Playing $1/3 NLHE, I first found ladies in the hole from the small blind and raised it up to $20 after three players had limped. Two ended up calling. The flop came 9-8-3♠. I led out for $45, and, after the first player folded, the second guy shoved all-in, ~$90 on top. Not knowing the player at all, I called fairly quickly, thinking he could be doing this with a lot of flush and straight draws along with maybe pocket 10s or pocket jacks (though less likely those last two since he limped preflop). Of course, sets were in play, but (a) I hate folding because the guy "might have a set" and (b) many live low-limit players like to slowplay sets. After I called, he rolled over 8-9 for top two pair, which held. Didn't catch whether they were suited or not. God, I hope so.

A little later, I was again dealt pocket queens sitting early. I opened to $15, and a short-stack sitting on the other side of the table pushed his ~$60 total into the pot. Not really enough money to get me off of it, so I put in the chips and desperately hoped not to see kings or aces. Of course, he had the latter and took down the pot.

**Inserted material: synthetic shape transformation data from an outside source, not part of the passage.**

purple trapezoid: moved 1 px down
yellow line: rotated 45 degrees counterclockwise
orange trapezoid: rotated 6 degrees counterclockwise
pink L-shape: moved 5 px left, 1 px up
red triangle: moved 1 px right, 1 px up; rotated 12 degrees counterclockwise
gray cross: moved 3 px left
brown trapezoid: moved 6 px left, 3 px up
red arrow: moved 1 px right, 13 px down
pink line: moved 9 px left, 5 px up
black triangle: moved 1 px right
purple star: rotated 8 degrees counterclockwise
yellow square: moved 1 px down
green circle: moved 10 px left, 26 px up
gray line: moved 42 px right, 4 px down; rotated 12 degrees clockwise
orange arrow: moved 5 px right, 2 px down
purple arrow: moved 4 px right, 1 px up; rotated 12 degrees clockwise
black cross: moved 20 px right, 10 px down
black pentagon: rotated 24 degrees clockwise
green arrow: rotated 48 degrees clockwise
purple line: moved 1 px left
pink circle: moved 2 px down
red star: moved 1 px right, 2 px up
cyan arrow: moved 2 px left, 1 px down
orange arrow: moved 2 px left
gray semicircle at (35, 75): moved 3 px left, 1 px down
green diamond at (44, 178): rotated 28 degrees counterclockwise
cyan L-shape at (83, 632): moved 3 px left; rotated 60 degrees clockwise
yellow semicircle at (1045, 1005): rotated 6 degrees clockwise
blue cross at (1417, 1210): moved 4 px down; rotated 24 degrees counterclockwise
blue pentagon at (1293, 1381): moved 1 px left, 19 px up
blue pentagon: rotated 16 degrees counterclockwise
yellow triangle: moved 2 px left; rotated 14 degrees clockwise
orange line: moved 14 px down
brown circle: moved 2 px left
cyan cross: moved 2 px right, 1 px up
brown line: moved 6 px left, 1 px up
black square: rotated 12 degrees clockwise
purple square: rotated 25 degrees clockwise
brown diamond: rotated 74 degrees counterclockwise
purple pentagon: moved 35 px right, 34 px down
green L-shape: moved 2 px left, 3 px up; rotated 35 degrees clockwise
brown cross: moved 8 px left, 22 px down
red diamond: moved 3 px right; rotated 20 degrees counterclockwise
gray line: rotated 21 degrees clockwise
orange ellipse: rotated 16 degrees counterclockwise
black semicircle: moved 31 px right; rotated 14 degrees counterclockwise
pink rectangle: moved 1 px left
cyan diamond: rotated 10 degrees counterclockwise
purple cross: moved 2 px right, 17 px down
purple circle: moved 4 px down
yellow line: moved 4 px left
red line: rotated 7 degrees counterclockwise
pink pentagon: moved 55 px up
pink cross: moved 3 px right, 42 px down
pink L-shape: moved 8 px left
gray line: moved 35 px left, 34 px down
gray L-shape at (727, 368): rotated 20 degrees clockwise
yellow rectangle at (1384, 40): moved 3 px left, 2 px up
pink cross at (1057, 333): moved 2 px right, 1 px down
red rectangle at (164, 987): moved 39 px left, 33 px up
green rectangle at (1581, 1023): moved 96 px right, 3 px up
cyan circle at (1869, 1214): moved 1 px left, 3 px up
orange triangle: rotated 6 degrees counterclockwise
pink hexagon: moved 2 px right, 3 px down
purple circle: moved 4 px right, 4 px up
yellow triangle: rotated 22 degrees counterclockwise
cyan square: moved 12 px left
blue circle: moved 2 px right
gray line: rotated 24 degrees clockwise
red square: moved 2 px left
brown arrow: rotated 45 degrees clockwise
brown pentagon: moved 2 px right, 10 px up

I also had aces once during this session, while sitting in the small blind, and sat there in a state of unbelieving awe as the entire table folded around to me -- the first and only time not a single person decided to limp the whole night.

"Chop?" the big blind asked, seeing if I was up for the standard friendly cash-game procedure of the two blinds just pulling their chips back if everyone out in front folds.

"Yeah, sure," I said, but you can be damn sure I flipped my cards face up.

That's the first time that's ever happened to me, by the way. I was once dealt a royal flush in a home game playing a variant where you're given five hole cards. And in 2008 I got a piece of a bad-beat jackpot in Wheeling. But until now I'd never been dealt pocket aces in a blind only to have the entire table fold around. So it's a milestone, I guess, but kind of a shitty one.

3 comments:

Rob said...

Lousy luck there, sorry.

The AA hand is awful. Never happened to me but once in a tournament I was in the BB and had QQ, I was so pissed when everyone folded, including the SB, giving me a walk I very much didn't want. Of course I showed them and got a little sympathy but nothing more.

Fred said...

How much would the pot have to be for a non-chop to be profitable? I had this happen to me once and I never heard of that before so I said no way I'm chopping...I don't think I understand this option completely. Did the BB look at his cards prior to asking to chop? Then I understand a small pot minus the rake isn't worth it, right?

Bob Taylor said...

Right. The gist of it is, if the SB completes and the BB checks, you can't beat the rake unless there's a bet AND a call after the flop. Since it's far more likely that a bet will end the hand, you're better off just pulling your money back.

It also allows you to play "friendly," meaning -- in the rare event that both blinds somehow flop a monster -- no one's going to go broke with a hand they probably wouldn't have played anyway except for the fact that the table folded around.

In this specific case, I'm not sure if the BB looked at his cards or not, but the blinds agreeing to chop an unopened pot occurs 99 percent of the time in the low-limit local casino games I play in. Pretty much every regular player I know does it, and I've seen others agree to chop and then flash a monster before.